## Exercise goal
In the data below, find every line with the string "Blue" and pull it out.

## Records for processing
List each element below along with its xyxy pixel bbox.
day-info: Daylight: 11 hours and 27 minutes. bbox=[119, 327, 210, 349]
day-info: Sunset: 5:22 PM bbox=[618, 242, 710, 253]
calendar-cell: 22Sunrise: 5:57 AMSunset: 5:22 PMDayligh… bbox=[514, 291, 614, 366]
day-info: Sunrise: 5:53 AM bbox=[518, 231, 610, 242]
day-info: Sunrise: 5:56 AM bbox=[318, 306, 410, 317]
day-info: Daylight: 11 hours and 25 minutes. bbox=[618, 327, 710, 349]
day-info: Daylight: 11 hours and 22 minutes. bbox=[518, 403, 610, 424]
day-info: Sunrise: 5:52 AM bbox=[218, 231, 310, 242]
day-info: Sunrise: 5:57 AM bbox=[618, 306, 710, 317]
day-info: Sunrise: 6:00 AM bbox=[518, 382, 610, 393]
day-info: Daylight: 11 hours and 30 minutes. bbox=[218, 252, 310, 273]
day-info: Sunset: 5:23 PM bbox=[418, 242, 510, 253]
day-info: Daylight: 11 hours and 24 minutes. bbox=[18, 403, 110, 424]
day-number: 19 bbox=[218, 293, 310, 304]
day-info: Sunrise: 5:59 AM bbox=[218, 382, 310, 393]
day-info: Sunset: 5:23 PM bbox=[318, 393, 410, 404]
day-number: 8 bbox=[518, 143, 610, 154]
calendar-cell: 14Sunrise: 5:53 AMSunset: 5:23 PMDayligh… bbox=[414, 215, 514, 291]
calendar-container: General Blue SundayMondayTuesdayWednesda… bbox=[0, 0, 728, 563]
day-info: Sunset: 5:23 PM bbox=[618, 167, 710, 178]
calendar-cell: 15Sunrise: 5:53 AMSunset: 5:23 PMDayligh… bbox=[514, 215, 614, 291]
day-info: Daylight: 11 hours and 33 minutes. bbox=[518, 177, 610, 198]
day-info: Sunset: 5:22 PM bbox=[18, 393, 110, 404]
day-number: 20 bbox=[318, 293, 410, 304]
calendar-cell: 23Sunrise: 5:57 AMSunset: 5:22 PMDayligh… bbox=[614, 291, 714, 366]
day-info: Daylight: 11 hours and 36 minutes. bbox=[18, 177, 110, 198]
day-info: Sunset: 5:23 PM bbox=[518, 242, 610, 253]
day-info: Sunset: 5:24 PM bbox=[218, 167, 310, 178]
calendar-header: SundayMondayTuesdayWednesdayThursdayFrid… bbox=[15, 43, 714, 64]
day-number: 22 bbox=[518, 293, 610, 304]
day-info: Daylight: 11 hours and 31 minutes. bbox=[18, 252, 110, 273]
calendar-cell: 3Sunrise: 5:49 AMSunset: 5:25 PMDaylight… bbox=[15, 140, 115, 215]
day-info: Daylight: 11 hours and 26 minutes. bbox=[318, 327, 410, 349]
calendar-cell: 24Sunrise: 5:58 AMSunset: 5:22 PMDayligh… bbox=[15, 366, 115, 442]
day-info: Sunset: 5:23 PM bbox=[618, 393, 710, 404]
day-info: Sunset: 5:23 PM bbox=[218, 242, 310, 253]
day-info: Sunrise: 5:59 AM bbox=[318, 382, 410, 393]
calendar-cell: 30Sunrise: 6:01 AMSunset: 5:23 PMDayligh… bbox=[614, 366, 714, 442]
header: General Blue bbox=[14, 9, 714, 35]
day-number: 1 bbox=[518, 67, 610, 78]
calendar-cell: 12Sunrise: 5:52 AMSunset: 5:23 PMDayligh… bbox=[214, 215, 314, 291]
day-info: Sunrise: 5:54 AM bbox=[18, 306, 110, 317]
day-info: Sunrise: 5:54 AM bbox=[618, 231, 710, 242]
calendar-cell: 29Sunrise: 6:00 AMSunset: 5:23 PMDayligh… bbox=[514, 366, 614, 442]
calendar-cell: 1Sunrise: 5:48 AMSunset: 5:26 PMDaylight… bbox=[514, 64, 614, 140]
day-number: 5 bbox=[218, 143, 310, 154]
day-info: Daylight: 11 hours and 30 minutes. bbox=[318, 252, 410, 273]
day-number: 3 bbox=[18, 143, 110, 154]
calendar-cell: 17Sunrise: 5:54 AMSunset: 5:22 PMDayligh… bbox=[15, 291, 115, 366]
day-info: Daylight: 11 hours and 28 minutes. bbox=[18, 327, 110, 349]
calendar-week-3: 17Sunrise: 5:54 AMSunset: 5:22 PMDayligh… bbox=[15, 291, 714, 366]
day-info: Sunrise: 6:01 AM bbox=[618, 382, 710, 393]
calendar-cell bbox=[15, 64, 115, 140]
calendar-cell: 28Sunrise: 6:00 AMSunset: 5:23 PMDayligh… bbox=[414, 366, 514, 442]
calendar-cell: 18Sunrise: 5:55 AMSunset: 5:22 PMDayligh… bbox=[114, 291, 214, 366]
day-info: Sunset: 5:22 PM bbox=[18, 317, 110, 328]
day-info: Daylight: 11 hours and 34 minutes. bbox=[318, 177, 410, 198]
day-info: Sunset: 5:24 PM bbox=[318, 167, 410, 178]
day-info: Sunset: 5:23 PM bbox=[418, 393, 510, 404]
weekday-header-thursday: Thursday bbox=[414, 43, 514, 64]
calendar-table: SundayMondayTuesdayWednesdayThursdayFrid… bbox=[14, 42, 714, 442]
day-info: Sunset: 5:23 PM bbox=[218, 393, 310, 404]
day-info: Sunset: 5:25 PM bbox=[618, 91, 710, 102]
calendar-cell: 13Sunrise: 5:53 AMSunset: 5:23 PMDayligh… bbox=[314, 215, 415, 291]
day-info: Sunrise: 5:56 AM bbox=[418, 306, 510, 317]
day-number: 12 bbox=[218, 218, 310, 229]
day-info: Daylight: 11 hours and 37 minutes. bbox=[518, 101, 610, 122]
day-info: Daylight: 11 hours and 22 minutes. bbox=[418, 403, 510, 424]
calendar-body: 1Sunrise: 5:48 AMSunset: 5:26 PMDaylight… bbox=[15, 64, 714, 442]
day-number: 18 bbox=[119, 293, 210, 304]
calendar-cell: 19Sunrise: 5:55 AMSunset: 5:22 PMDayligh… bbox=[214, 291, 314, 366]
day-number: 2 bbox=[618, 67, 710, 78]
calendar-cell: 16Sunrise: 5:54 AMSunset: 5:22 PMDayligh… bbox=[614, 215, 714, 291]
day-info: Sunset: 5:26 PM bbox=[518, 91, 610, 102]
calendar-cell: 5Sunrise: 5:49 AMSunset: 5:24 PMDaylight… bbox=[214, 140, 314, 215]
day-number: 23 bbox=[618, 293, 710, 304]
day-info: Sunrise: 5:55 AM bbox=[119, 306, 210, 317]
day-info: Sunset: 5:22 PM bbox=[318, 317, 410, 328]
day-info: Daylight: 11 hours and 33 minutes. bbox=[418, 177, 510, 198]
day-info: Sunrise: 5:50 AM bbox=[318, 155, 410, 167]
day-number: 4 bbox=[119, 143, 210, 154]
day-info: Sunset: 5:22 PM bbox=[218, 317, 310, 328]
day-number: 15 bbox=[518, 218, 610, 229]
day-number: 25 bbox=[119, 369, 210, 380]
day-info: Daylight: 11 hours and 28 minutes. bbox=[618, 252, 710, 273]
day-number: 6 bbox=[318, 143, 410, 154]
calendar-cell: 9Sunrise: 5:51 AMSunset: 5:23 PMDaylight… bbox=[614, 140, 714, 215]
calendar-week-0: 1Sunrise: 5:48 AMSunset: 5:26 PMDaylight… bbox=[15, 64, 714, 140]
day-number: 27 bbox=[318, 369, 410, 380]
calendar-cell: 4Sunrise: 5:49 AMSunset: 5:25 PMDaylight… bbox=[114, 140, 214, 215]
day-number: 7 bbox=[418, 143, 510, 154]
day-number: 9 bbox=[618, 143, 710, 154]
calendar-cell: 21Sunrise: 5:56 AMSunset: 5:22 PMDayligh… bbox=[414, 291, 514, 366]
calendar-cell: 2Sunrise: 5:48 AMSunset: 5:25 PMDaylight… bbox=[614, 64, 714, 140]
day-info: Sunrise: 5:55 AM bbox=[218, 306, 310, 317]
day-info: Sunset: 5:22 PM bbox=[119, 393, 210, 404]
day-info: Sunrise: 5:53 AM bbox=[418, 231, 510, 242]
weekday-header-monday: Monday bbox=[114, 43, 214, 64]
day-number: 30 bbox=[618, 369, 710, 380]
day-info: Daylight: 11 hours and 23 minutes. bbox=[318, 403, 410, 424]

## Answer to this exercise
calendar-container: General Blue SundayMondayTuesdayWednesda… bbox=[0, 0, 728, 563]
header: General Blue bbox=[14, 9, 714, 35]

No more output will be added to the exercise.